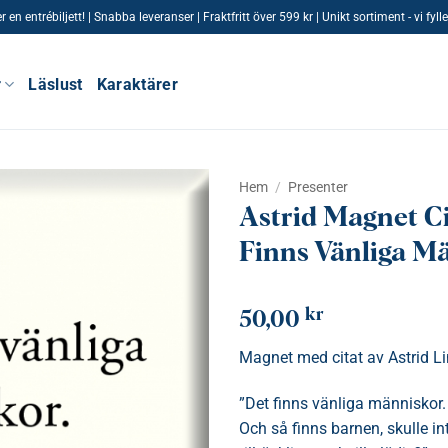
n entrébiljett! | Snabba leveranser | Fraktfritt över 599 kr | Unikt sortiment - vi fy
r
Läslust
Karaktärer
Hem
/
Presenter
Astrid Magnet Ci
Finns Vänliga M
kr
50,00
Magnet med citat av Astrid L
”Det finns vänliga människor.
Och så finns barnen, skulle in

________________________________________

### What is required
Search the data for the string "Magnet" and copy out every line where it is found.

### Output for this task
Astrid Magnet Ci
Magnet med citat av Astrid L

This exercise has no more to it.